Por Ana Manfrinatto
El el último mes de mayo la Sala VI de la Cámara Nacional de Apelaciones en lo Criminal y Correccional determinó una multa de doscientos mil pesos argentinos a los dueños del sitio web Taringa!. La razón? Dicen que son responsables por infringir la ley de propiedad intelectual.
Pero antes de hablar del fallo que determinó la multa a Hernán Botbol, unos de los socios responsables del sitio, junto a su hermano Matías y Aberto Nakayama, hablemos de Taringa!, un sitio web como el Facebook direccionado no solamente a hacer amigos y decir que les gusta sus publicaciones, sino una red social para compartir archivos.
Bajo el slogan de “inteligencia colectiva”, el sitio fue criado en Argentina en el 2004 y es una de las direcciones web más visitadas del país. Tiene alrededor de ocho millones de usuarios y veinte mil nuevos posteos cada día. Se trata de un espacio para intercambiar informaciones, una vez que las comunidades, los temas y posts de Taringa! tienen links para servidores de archivos subidos por los mismos usuarios de la comunidad.
Es decir, los mismos miembros del sitio suben los archivos y entre ellos los comparten, como en cualquier red social, lo que es totalmente diferente de ser un espacio donde ya está el material y que la gente simplemente se sirva desde ahí. Pero el tema es que la ley no lo está tomando de esta manera, razón por la cual los dueños fueron multados.
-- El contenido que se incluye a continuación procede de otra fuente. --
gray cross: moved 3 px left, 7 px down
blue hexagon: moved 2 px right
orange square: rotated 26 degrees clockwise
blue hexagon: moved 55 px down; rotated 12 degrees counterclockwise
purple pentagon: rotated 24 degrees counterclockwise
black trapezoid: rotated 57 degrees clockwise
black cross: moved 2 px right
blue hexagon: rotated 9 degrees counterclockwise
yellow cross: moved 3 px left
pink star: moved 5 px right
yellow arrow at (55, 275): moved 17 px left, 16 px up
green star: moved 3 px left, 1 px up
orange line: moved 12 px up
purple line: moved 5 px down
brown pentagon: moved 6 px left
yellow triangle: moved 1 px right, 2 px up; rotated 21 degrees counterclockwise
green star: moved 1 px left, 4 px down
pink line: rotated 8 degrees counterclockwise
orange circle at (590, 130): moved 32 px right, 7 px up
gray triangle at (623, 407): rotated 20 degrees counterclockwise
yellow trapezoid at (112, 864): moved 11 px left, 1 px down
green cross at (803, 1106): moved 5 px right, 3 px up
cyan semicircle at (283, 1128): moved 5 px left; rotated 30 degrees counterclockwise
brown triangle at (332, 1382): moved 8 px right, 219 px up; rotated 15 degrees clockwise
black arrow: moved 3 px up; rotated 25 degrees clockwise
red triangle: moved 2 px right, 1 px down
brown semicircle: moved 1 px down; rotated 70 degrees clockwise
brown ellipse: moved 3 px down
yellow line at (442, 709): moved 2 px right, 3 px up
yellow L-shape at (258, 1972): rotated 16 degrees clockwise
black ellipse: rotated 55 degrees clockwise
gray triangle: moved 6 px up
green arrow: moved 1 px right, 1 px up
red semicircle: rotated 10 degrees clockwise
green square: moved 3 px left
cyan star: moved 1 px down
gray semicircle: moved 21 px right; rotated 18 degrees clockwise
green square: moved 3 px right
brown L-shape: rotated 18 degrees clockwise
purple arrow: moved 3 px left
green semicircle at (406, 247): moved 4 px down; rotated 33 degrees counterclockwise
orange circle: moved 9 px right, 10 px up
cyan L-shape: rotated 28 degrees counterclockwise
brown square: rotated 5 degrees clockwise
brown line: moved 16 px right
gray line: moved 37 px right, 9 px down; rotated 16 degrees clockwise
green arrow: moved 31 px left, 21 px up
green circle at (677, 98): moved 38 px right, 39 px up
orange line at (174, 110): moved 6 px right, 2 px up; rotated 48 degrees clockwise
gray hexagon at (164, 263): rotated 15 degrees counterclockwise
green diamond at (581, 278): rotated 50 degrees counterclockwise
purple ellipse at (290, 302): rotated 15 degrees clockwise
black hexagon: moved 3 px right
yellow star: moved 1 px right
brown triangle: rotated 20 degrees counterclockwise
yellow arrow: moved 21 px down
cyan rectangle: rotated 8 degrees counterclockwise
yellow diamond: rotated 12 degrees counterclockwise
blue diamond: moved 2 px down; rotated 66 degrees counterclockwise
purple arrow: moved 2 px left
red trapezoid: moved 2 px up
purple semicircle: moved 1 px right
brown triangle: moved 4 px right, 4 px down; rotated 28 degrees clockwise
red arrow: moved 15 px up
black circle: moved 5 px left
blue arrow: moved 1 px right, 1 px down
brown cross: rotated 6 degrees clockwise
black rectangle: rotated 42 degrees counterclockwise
Además, el sitio cuenta con un sistema que denuncia todos aquellos posts cuyo contenido infringe la ley de propiedad intelectual. El tema es que el mismo Taringa! explica la dificultad de mantener un control eficaz. Según los imputados en el fallo publicado por la Agencia de Noticias del Poder Judicial, “es imposible determinar el contenido de las cargas y también de determinar si violan los derechos de autor cuando, de forma diaria, se realizan veinte mil publicaciones en promedio”.
De ser así, cuando el fallo comenzó a circular en la red, Hernán Botbol publicó un comentario desde su cuenta de Twitter diciendo que “hay una catarata de información falsa y mal difundida”. Y aseguró que “en su momento se aclararán las cosas”. Lo que quiso decir uno de los socios responsables de Taringa! es que hubo una falta de conocimiento de los procesos legales en este caso.
La controversia en torno a la plataforma tiene como base las acusaciones de infracciones a la ley de propiedad intelectual. Todo eso porque desde sus post se puede acceder a contenidos sin autorización del autor. La profesora de la Universidad de Buenos Aires, Beatriz Busaniche, llamó la atención para con un detalle del artículo en el cual el juicio tiene base, el 72 de la ley 11.723 (del año 1933).
“Que Taringa! gane o no gane plata no es el tema: esto aplica a vos y a cualquiera que tenga un link para compartir un archivo sin autorización, con o sin fin de lucro”. Es decir que dicho artículo está fundamentado solamente en la reproducción no autorizada. Y aparte no dice que esta reproducción puede o no puede tener como fin la ganancia económica.
Lo que quiere decir Beatriz Busaniche, y esto lo hace en el sitio de la Fundación Via Libre, es que en los términos en los cuales se plantea la ley, cualquier persona que utilice un dispositivo digital (notebook, smartphone, etc.) ya ha violado de por sí alguna vez dicho artículo. La reproducción de obras es algo común y corriente entre las personas que utilizan mail y las redes sociales. Con lo cual la ley de propiedad intelectual necesita de una urgente modificación ya que su redacción fue en el año 1933!
La fundación de Taringa!
El sitio fue fundado en 2004 por Fernando Sanz, un joven de bajo perfil, cuando éste todavía estaba en el colegio. Según cuenta en una entrevista al diario La Nación, su idea era básicamente replicar un sitio que ya existía (teoti.com). Al principio abrió un registro y se los dio a los amigos, estos corrieron la pelota a sus amigos y así creció la página.
“Me di cuenta del crecimiento cuando iba por la calle con las primeras remeras de Taringa! que hice y la gente me regalaba cosas. Ese era un termómetro fuerte”, dice. Sanz empezó a darse cuenta de que el sitio le convenía cuando se alcanzaron las treinta mil visitas por día. La venta de la página a los actuales socios responsables fue concretada por cinco mil dólares a través de una charla por chat.